Blaming winter for feeling tired makes sense; less sunlight, colder weather and the general dreariness of it all. But if you're finding yourself unusually exhausted – when even a full night's sleep doesn't help – it might be worth considering whether something else is at play.

Iron deficiency is surprisingly prevalent across the UK. It's also frustratingly easy to overlook, because the symptoms look a lot like just being tired from the never-ending demands of daily life. Constant fatigue, struggling to focus and feeling cold all the time can be associated with low iron levels.

Understanding the Scale of the Issue

According to the NHS, iron deficiency anaemia is the most common type of anaemia. Yet, it often goes unrecognised because symptoms can easily be attributed to other causes, particularly during the winter when feeling tired seems almost inevitable.

Women of reproductive age face a particularly high risk due to monthly blood loss through menstruation, with heavy periods significantly compounding the problem.

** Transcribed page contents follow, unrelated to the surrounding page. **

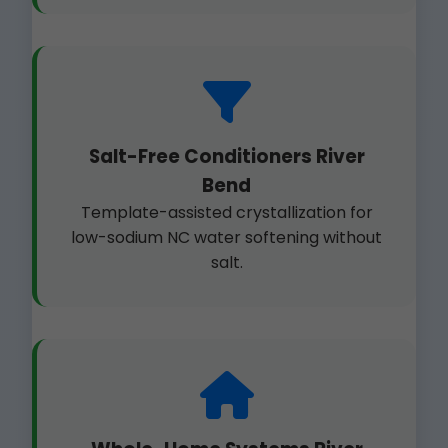
Salt-Free Conditioners River
Bend
Template-assisted crystallization for
low-sodium NC water softening without
salt.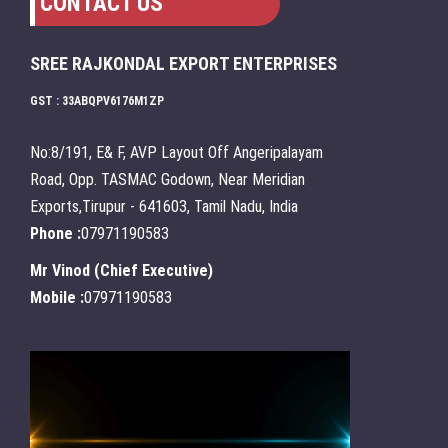
CONTACT US
SREE RAJKONDAL EXPORT ENTERPRISES
GST : 33ABQPV6176M1ZP
No:8/191, E& F, AVP Layout Off Angeripalayam
Road, Opp. TASMAC Godown, Near Meridian
Exports,Tirupur - 641603, Tamil Nadu, India
Phone :
07971190583
Mr Vinod
(
Chief Executive
)
Mobile :
07971190583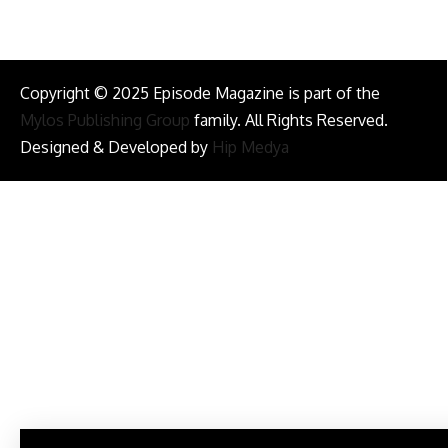
Copyright © 2025 Episode Magazine is part of the
Mylos Publishing Group
family. All Rights Reserved.
Designed & Developed by
Hip Medya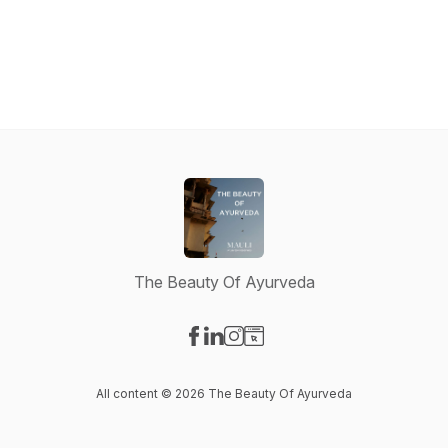
The Beauty Of Ayurveda
Visit our Facebook page
Visit our LinkedIn page
Visit our Instagram page
Visit our Website page
All content © 2026 The Beauty Of Ayurveda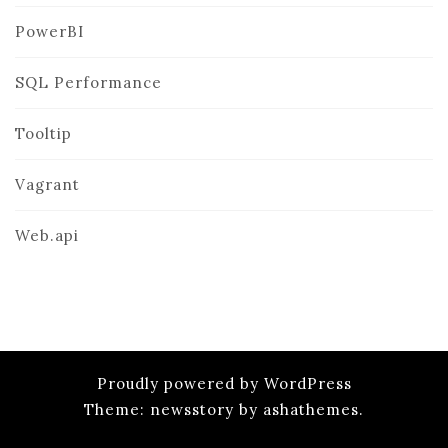
PowerBI
SQL Performance
Tooltip
Vagrant
Web.api
Proudly powered by WordPress
Theme: newsstory by ashathemes.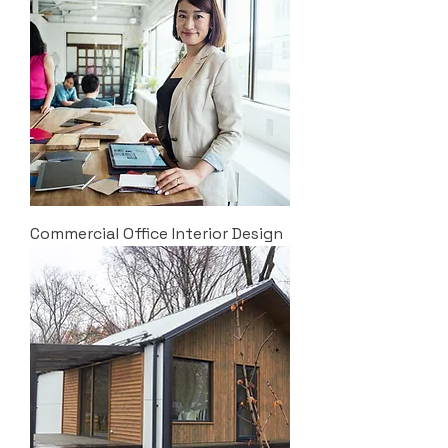
Commercial Office Interior Design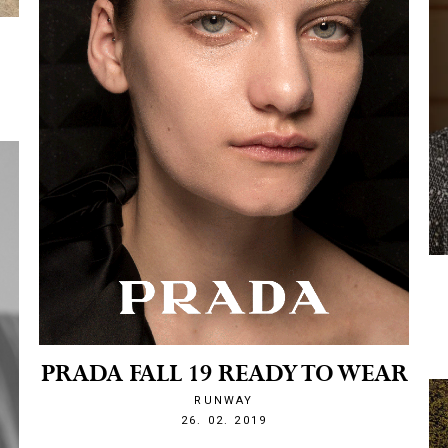
PRADA FALL 19 READY TO WEAR
RUNWAY
1551214928
26. 02. 2019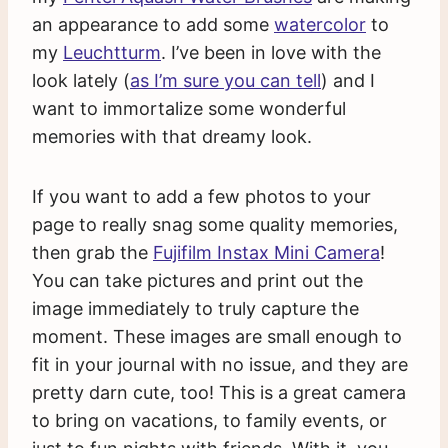
an appearance to add some
watercolor
to
my
Leuchtturm
. I’ve been in love with the
look lately (
as I’m sure you can tell
) and I
want to immortalize some wonderful
memories with that dreamy look.
If you want to add a few photos to your
page to really snag some quality memories,
then grab the
Fujifilm Instax Mini Camera
!
You can take pictures and print out the
image immediately to truly capture the
moment. These images are small enough to
fit in your journal with no issue, and they are
pretty darn cute, too! This is a great camera
to bring on vacations, to family events, or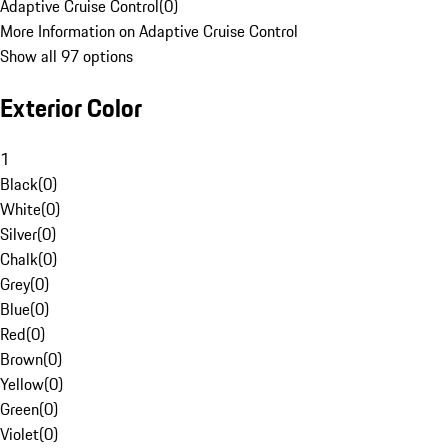
Adaptive Cruise Control
(
0
)
More Information on Adaptive Cruise Control
Show all 97 options
Exterior Color
1
Black
(
0
)
White
(
0
)
Silver
(
0
)
Chalk
(
0
)
Grey
(
0
)
Blue
(
0
)
Red
(
0
)
Brown
(
0
)
Yellow
(
0
)
Green
(
0
)
Violet
(
0
)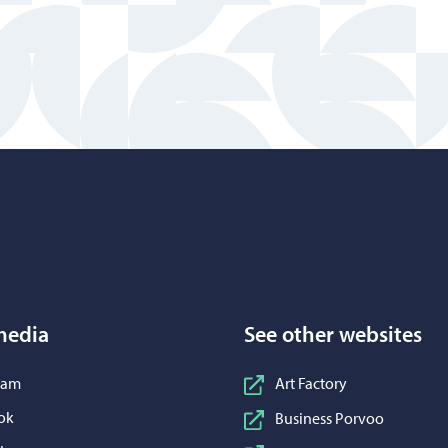
Porvoo – Move to home page
media
See other websites
n Instagram
ram
Art Factory
n Facebook
ok
Business Porvoo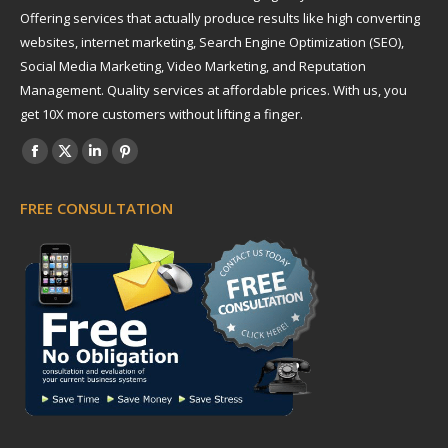
Offering services that actually produce results like high converting
websites, internet marketing, Search Engine Optimization (SEO),
Social Media Marketing, Video Marketing, and Reputation
Management. Quality services at affordable prices. With us, you
get 10X more customers without lifting a finger.
Find us on:
Facebook
X
Linkedin
Pinterest
page
page
page
page
FREE CONSULTATION
opens
opens
opens
opens
in
in
in
in
new
new
new
new
window
window
window
window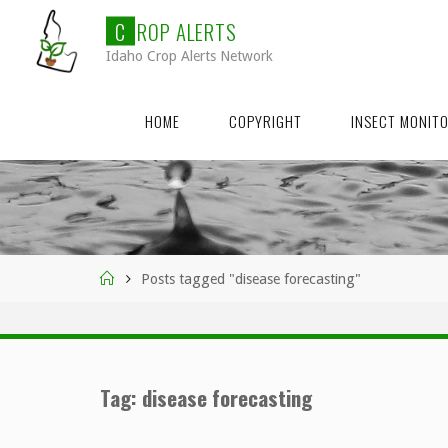
Skip
C
R
O
P
A
L
E
R
T
S
to
Idaho Crop Alerts Network
content
HOME
COPYRIGHT
INSECT MONIT
Home
Posts tagged "disease forecasting"
Tag:
disease forecasting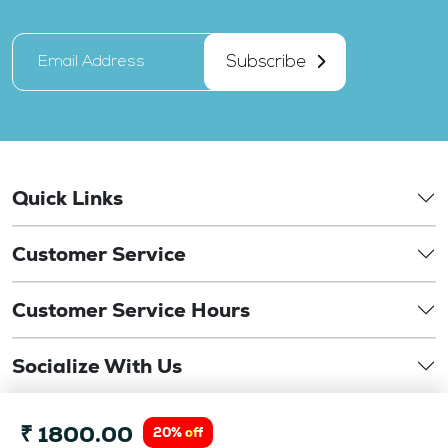
Subscribe
Quick Links
Customer Service
Customer Service Hours
Socialize With Us
©
₹ 1800.00
Copyright 2026. drbansaloptics.com. This website is
20% off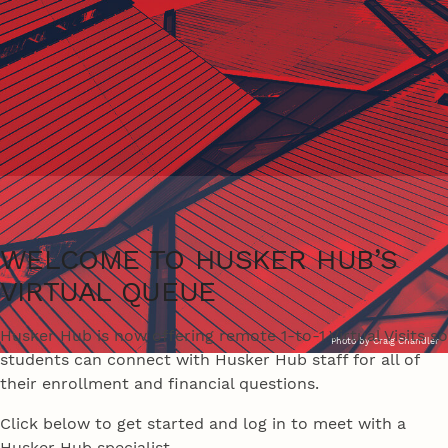
WELCOME TO HUSKER HUB’S
VIRTUAL QUEUE
Husker Hub is now offering remote 1-to-1 Virtual Visits so
Photo by Craig Chandler
students can connect with Husker Hub staff for all of
their enrollment and financial questions.
Click below to get started and log in to meet with a
Husker Hub specialist.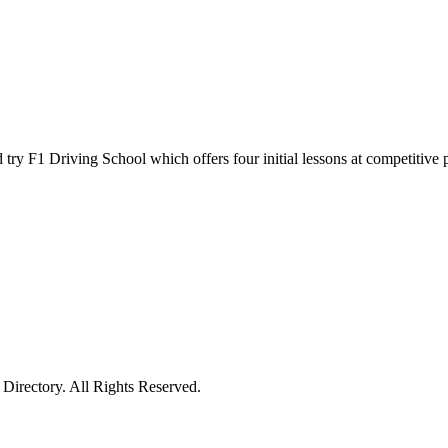
y F1 Driving School which offers four initial lessons at competitive pric
irectory. All Rights Reserved.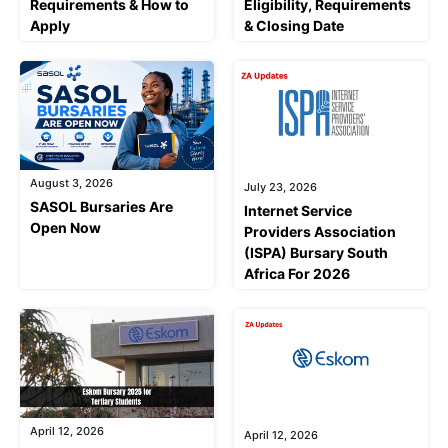
Requirements & How to
Eligibility, Requirements
Apply
& Closing Date
August 3, 2026
July 23, 2026
SASOL Bursaries Are
Internet Service
Open Now
Providers Association
(ISPA) Bursary South
Africa For 2026
April 12, 2026
April 12, 2026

Pregnancy further increases iron requirements, as the body must support both maternal health and foetal development.

The issue extends beyond those with confirmed anaemia, though. Iron deficiency without anaemia can cause symptoms before red blood cell counts drop to anaemic levels. Many of these people experience fatigue, difficulty concentrating and feeling persistently cold while their iron stores are depleted but before anaemia actually develops.

Vegetarians and vegans face additional challenges, as plant-based iron (known as non-heme iron) is considerably less bioavailable than the heme iron found in meat and fish. Regular blood donors, people with gastrointestinal conditions affecting absorption and endurance athletes also face elevated risk.

Something many people overlook is tea and coffee, which contain tannins that inhibit iron absorption when consumed with meals. But you don't need to give up your morning brew. Simply spacing it away from iron-rich foods can help maximise absorption.

Building Iron Levels Through Diet

If you eat meat, red meat, chicken and fish all provide easily absorbed iron. For vegetarians and vegans, lentils, chickpeas, beans (including red kidney beans and edamame beans), tofu, spinach, kale, dried apricots and fortified breakfast cereals are excellent sources. The key with plant-based iron is pairing it with vitamin C to enhance absorption.

When Supplementation May Help

Sometimes, despite careful attention to diet, iron levels can remain stubbornly low. This is especially true if stores are already depleted. Power Health's Iron supplements offer a straightforward option for supporting dietary intake when needed.

However, persistent tiredness can stem from numerous causes, such as thyroid issues, vitamin B12 deficiency, other forms of anaemia or underlying health conditions. If you're constantly exhausted, speaking with your GP is the sensible first step. A simple blood test can determine whether low iron is the issue and guide appropriate management.

Iron supplements can cause gastrointestinal side effects in some people, particularly constipation. Your doctor can advise on dosage or suggest alternatives if standard supplements don't suit you.

The Bottom Line

Winter presents enough challenges without contending with constant exhaustion. If darker months consistently leave you feeling drained, and you recognise risk factors for iron deficiency, it's worth investigating. Addressing low iron levels – whether through dietary changes, supplements, or both – could make a tangible difference to how you navigate the season.

As with all dietary supplements, it's recommended to consult with a healthcare professional before adding new products to your regimen, particularly if you have any existing medical conditions, are pregnant or breastfeeding, or are taking other prescription and non-prescription medicines.